Records excerpted from a collection
---+---

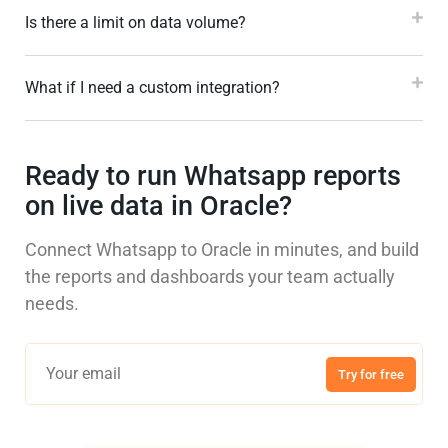
Is there a limit on data volume?
What if I need a custom integration?
Ready to run Whatsapp reports
on live data in Oracle?
Connect Whatsapp to Oracle in minutes, and build
the reports and dashboards your team actually
needs.
Try for free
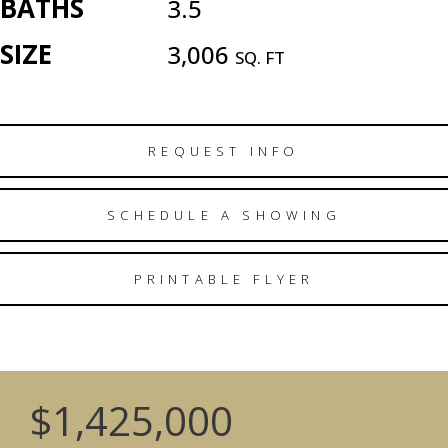
BATHS
3.5
SIZE
3,006
SQ. FT
REQUEST INFO
SCHEDULE A SHOWING
PRINTABLE FLYER
$1,425,000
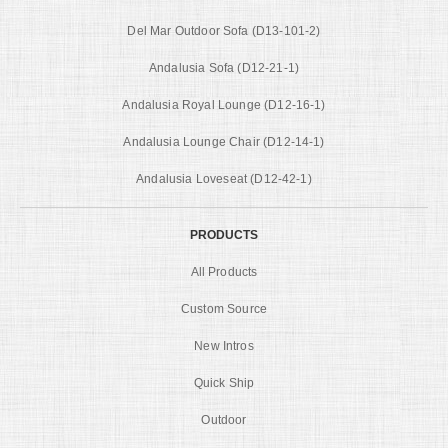
Del Mar Outdoor Sofa (D13-101-2)
Andalusia Sofa (D12-21-1)
Andalusia Royal Lounge (D12-16-1)
Andalusia Lounge Chair (D12-14-1)
Andalusia Loveseat (D12-42-1)
PRODUCTS
All Products
Custom Source
New Intros
Quick Ship
Outdoor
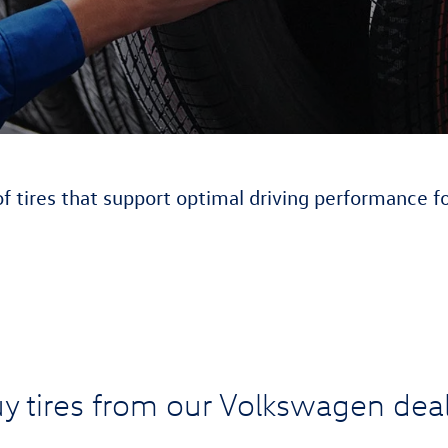
of tires that support optimal driving performance f
y tires from our Volkswagen deal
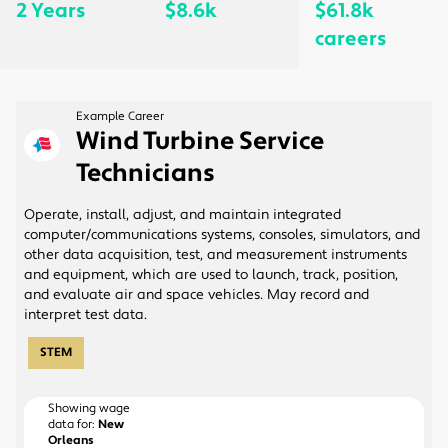
2 Years
$8.6k
$61.8k
careers
Example Career
Wind Turbine Service
Technicians
Operate, install, adjust, and maintain integrated
computer/communications systems, consoles, simulators, and
other data acquisition, test, and measurement instruments
and equipment, which are used to launch, track, position,
and evaluate air and space vehicles. May record and
interpret test data.
STEM
Showing wage
data for:
New
Orleans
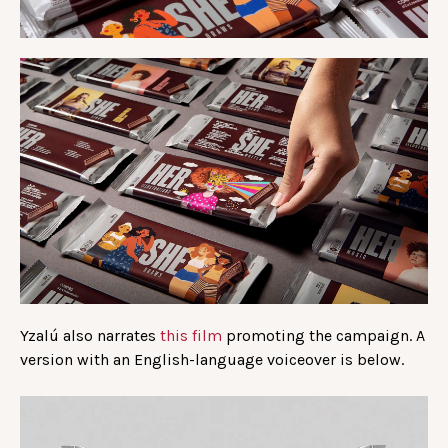
Yzalú also narrates
this film
promoting the campaign. A
version with an English-language voiceover is below.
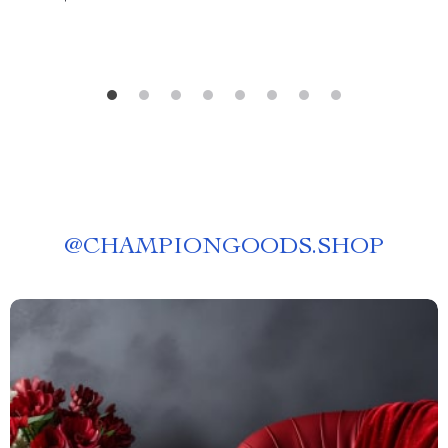
@
CHAMPIONGOODS.SHOP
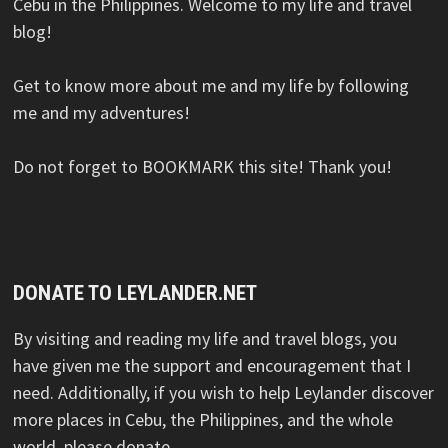
Cebu in the Philippines. Welcome to my life and travel
blog!
Get to know more about me and my life by following
me and my adventures!
Do not forget to BOOKMARK this site! Thank you!
DONATE TO LEYLANDER.NET
By visiting and reading my life and travel blogs, you
have given me the support and encouragement that I
need. Additionally, if you wish to help Leylander discover
more places in Cebu, the Philippines, and the whole
world, please donate.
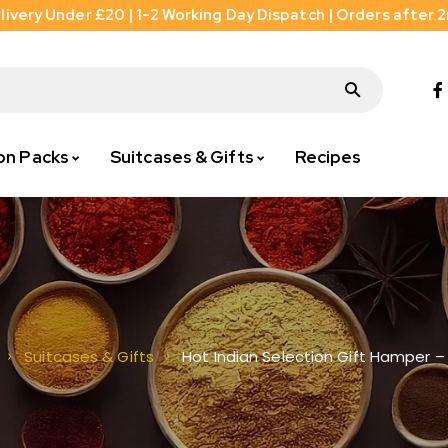
livery Under £20 | 1-2 Working Day Dispatch | Orders after 
on Packs
Suitcases & Gifts
Recipes
Hot Indian Selection Gift Hamper –
Suitcases & Gifts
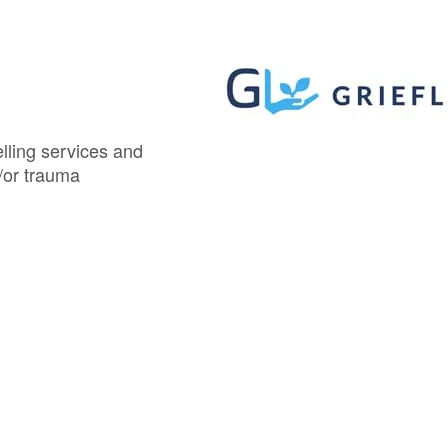
elling services and
/or trauma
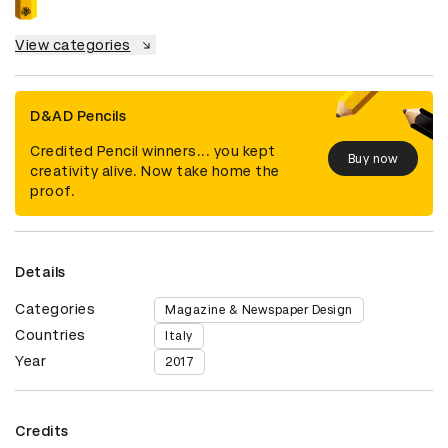
View categories
D&AD Pencils
Credited Pencil winners... you kept
Buy now
creativity alive. Now take home the
proof.
Details
Categories
Magazine & Newspaper Design
Countries
Italy
Year
2017
Credits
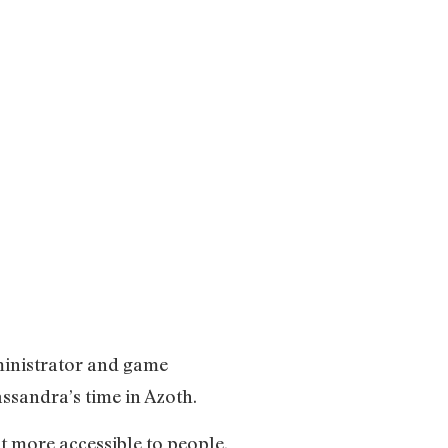
ministrator and game
assandra’s time in Azoth.
t more accessible to people.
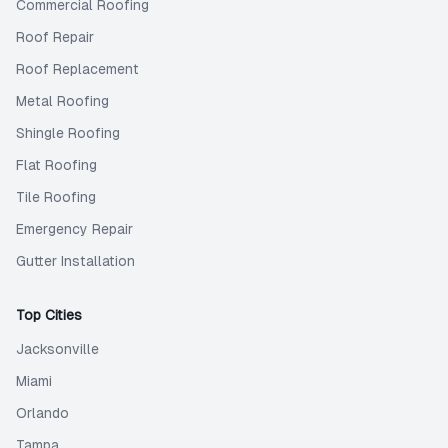
Commercial Roofing
Roof Repair
Roof Replacement
Metal Roofing
Shingle Roofing
Flat Roofing
Tile Roofing
Emergency Repair
Gutter Installation
Top Cities
Jacksonville
Miami
Orlando
Tampa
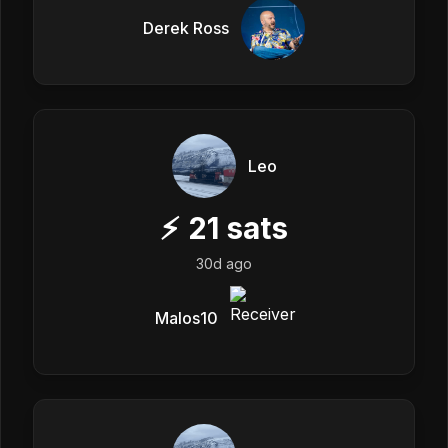
Derek Ross
Leo
⚡
21
sats
30d ago
Malos10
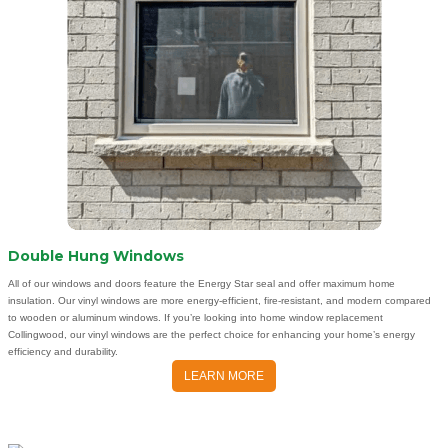
Double Hung Windows
All of our windows and doors feature the Energy Star seal and offer maximum home
insulation. Our vinyl windows are more energy-efficient, fire-resistant, and modern compared
to wooden or aluminum windows. If you’re looking into home window replacement
Collingwood, our vinyl windows are the perfect choice for enhancing your home’s energy
efficiency and durability.
LEARN MORE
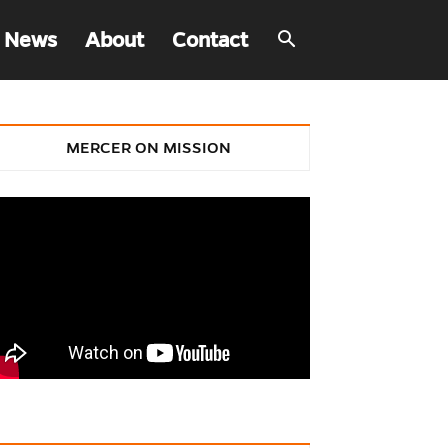
 News
About
Contact
MERCER ON MISSION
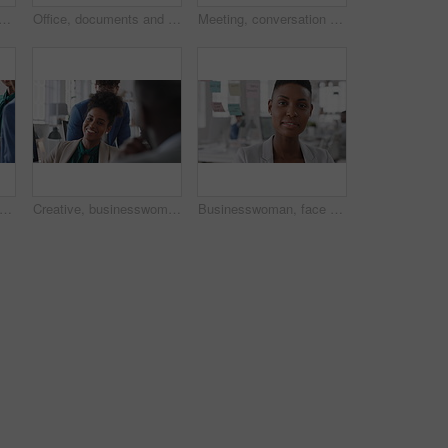
ss people in meeting for real estate, property investment and development. Collaboration, realtor agency and woman with workers for listing, planning and proposal in office
Office, documents and business people in meeting for property investment, planning and real estate. Teamwork, realtor agency and workers with paperwork for listing, development and auction proposal
Meeting, conversation and businessman in office with funny joke for finance report or budget. Laughing, feedback and financial advisors team for investment proposal, suggestion and collaboration
eting and business people in office, smile and teamwork for campaign project. Group, tech and employees in workplace, conversation and laughing with proposal for revenue growth and happiness
Creative, businesswoman and laughing with team in office, talking or planning for marketing campaign. Happy people, discussion and brand manager with funny ideas, humor and collaboration in business
Businesswoman, face and workplace for planning, confidence and team leader by glass wall. Female person, corporate or professional portrait with project, coworking and about us for career growth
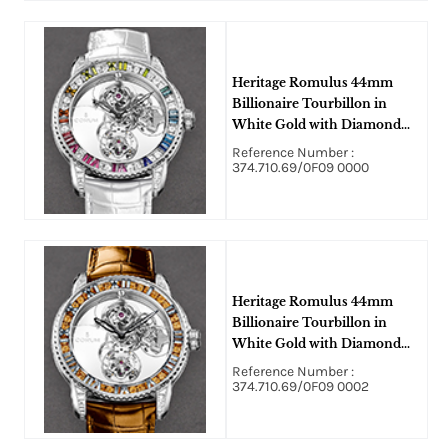
Heritage Romulus 44mm
Billionaire Tourbillon in
White Gold with Diamond
Bezel on White Alligator
Reference Number :
Leather Strap with Skeleton
374.710.69/0F09 0000
Dial
Heritage Romulus 44mm
Billionaire Tourbillon in
White Gold with Diamond
Bezel on Brown Alligator
Reference Number :
Leather Strap with Skeleton
374.710.69/0F09 0002
Dial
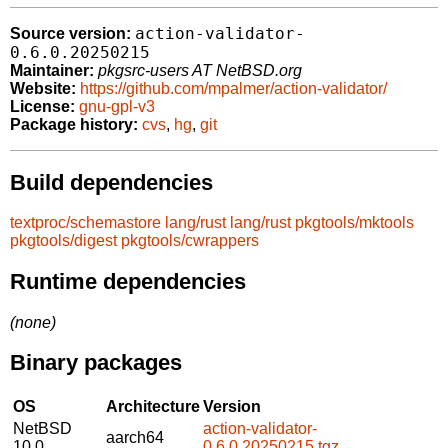
action-validator-
Source version:
0.6.0.20250215
Maintainer:
pkgsrc-users AT NetBSD.org
Website:
https://github.com/mpalmer/action-validator/
License:
gnu-gpl-v3
Package history:
cvs
,
hg
,
git
Build dependencies
textproc/schemastore
lang/rust
lang/rust
pkgtools/mktools
pkgtools/digest
pkgtools/cwrappers
Runtime dependencies
(none)
Binary packages
OS
Architecture
Version
NetBSD
action-validator-
aarch64
10.0
0.6.0.20250215.tgz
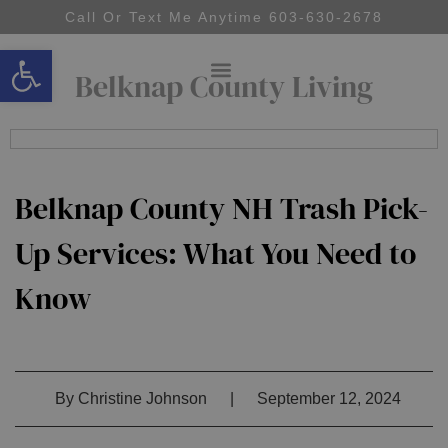
Call Or Text Me Anytime 603-630-2678
Open toolbar
Belknap County Living
Belknap County NH Trash Pick-
Up Services: What You Need to
Know
By
Christine Johnson
|
September 12, 2024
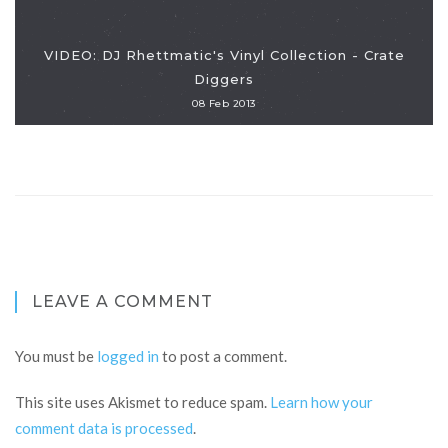
VIDEO: DJ Rhettmatic's Vinyl Collection - Crate
Diggers
08 Feb 2013
LEAVE A COMMENT
You must be
logged in
to post a comment.
This site uses Akismet to reduce spam.
Learn how your
comment data is processed
.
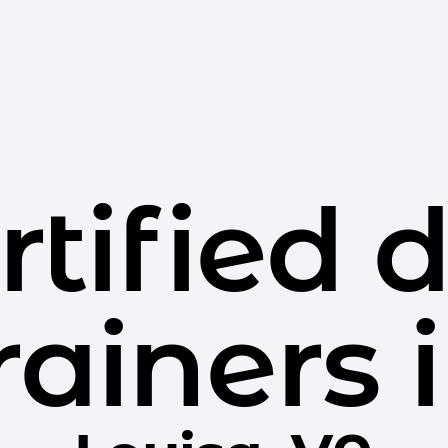
rtified 
rainers 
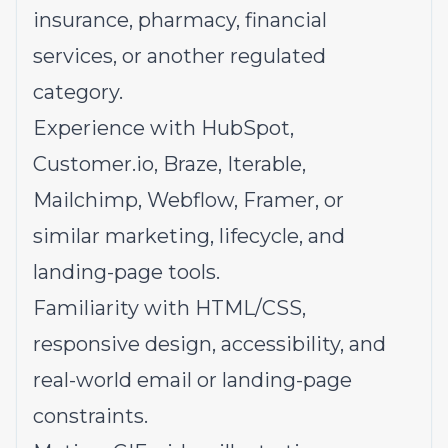
insurance, pharmacy, financial
services, or another regulated
category.
Experience with HubSpot,
Customer.io
, Braze, Iterable,
Mailchimp, Webflow, Framer, or
similar marketing, lifecycle, and
landing-page tools.
Familiarity with HTML/CSS,
responsive design, accessibility, and
real-world email or landing-page
constraints.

---+---

• Task objective:
From the first line to the last, output the records exactly without pictures.

• Response for this exercise:
Is there a limit on data volume?
What if I need a custom integration?
Ready to run Whatsapp reports
on live data in Oracle?
Connect Whatsapp to Oracle in minutes, and build
the reports and dashboards your team actually
needs.
Try for free
BATHS
3.5
SIZE
3,006
SQ. FT
REQUEST INFO
SCHEDULE A SHOWING
PRINTABLE FLYER
$1,425,000
Del Mar Outdoor Sofa (D13-101-2)
Andalusia Sofa (D12-21-1)
Andalusia Royal Lounge (D12-16-1)
Andalusia Lounge Chair (D12-14-1)
Andalusia Loveseat (D12-42-1)
PRODUCTS
All Products
Custom Source
New Intros
Quick Ship
Outdoor
of tires that support optimal driving performance f
y tires from our Volkswagen deal
2 Years
$8.6k
$61.8k
careers
Example Career
Wind Turbine Service
Technicians
Operate, install, adjust, and maintain integrated
computer/communications systems, consoles, simulators, and
other data acquisition, test, and measurement instruments
and equipment, which are used to launch, track, position,
and evaluate air and space vehicles. May record and
interpret test data.
STEM
Showing wage
data for:
New
Orleans
Yzalú also narrates
this film
promoting the campaign. A
version with an English-language voiceover is below.
@
CHAMPIONGOODS.SHOP
Cebu in the Philippines. Welcome to my life and travel
blog!
Get to know more about me and my life by following
me and my adventures!
Do not forget to BOOKMARK this site! Thank you!
DONATE TO LEYLANDER.NET
By visiting and reading my life and travel blogs, you
have given me the support and encouragement that I
need. Additionally, if you wish to help Leylander discover
more places in Cebu, the Philippines, and the whole
world, please donate.
livery Under £20 | 1-2 Working Day Dispatch | Orders after 
on Packs
Suitcases & Gifts
Recipes
Hot Indian Selection Gift Hamper –
Suitcases & Gifts
elling services and
/or trauma
View categories
D&AD Pencils
Credited Pencil winners... you kept
Buy now
creativity alive. Now take home the
proof.
Details
Categories
Magazine & Newspaper Design
Countries
Italy
Year
2017
Credits
ministrator and game
assandra’s time in Azoth.
t more accessible to people.
Commercial Roofing
Roof Repair
Roof Replacement
Metal Roofing
Shingle Roofing
Flat Roofing
Tile Roofing
Emergency Repair
Gutter Installation
Top Cities
Jacksonville
Miami
Orlando
Tampa
Derek Ross
Leo
⚡
21
sats
30d ago
Malos10
Double Hung Windows
All of our windows and doors feature the Energy Star seal and offer maximum home
insulation. Our vinyl windows are more energy-efficient, fire-resistant, and modern compared
to wooden or aluminum windows. If you’re looking into home window replacement
Collingwood, our vinyl windows are the perfect choice for enhancing your home’s energy
efficiency and durability.
LEARN MORE
 News
About
Contact
MERCER ON MISSION
ss people in meeting for real estate, property investment and development. Collaboration, realtor agency and woman with workers for listing, planning and proposal in office
Office, documents and business people in meeting for property investment, planning and real estate. Teamwork, realtor agency and workers with paperwork for listing, development and auction proposal
Meeting, conversation and businessman in office with funny joke for finance report or budget. Laughing, feedback and financial advisors team for investment proposal, suggestion and collaboration
eting and business people in office, smile and teamwork for campaign project. Group, tech and employees in workplace, conversation and laughing with proposal for revenue growth and happiness
Creative, businesswoman and laughing with team in office, talking or planning for marketing campaign. Happy people, discussion and brand manager with funny ideas, humor and collaboration in business
Businesswoman, face and workplace for planning, confidence and team leader by glass wall. Female person, corporate or professional portrait with project, coworking and about us for career growth
Heritage Romulus 44mm
Billionaire Tourbillon in
White Gold with Diamond
Bezel on White Alligator
Reference Number :
Leather Strap with Skeleton
374.710.69/0F09 0000
Dial
Heritage Romulus 44mm
Billionaire Tourbillon in
White Gold with Diamond
Bezel on Brown Alligator
Reference Number :
Leather Strap with Skeleton
374.710.69/0F09 0002
Dial
action-validator-
Source version:
0.6.0.20250215
Maintainer:
pkgsrc-users AT NetBSD.org
Website:
https://github.com/mpalmer/action-validator/
License:
gnu-gpl-v3
Package history:
cvs
,
hg
,
git
Build dependencies
textproc/schemastore
lang/rust
lang/rust
pkgtools/mktools
pkgtools/digest
pkgtools/cwrappers
Runtime dependencies
(none)
Binary packages
OS
Architecture
Version
NetBSD
action-validator-
aarch64
10.0
0.6.0.20250215.tgz
Call Or Text Me Anytime 603-630-2678
Open toolbar
Belknap County Living
Belknap County NH Trash Pick-
Up Services: What You Need to
Know
By
Christine Johnson
|
September 12, 2024
VIDEO: DJ Rhettmatic's Vinyl Collection - Crate
Diggers
08 Feb 2013
LEAVE A COMMENT
You must be
logged in
to post a comment.
This site uses Akismet to reduce spam.
Learn how your
comment data is processed
.
rtified 
rainers 
insurance, pharmacy, financial
services, or another regulated
category.
Experience with HubSpot,
Customer.io
, Braze, Iterable,
Mailchimp, Webflow, Framer, or
similar marketing, lifecycle, and
landing-page tools.
Familiarity with HTML/CSS,
responsive design, accessibility, and
real-world email or landing-page
constraints.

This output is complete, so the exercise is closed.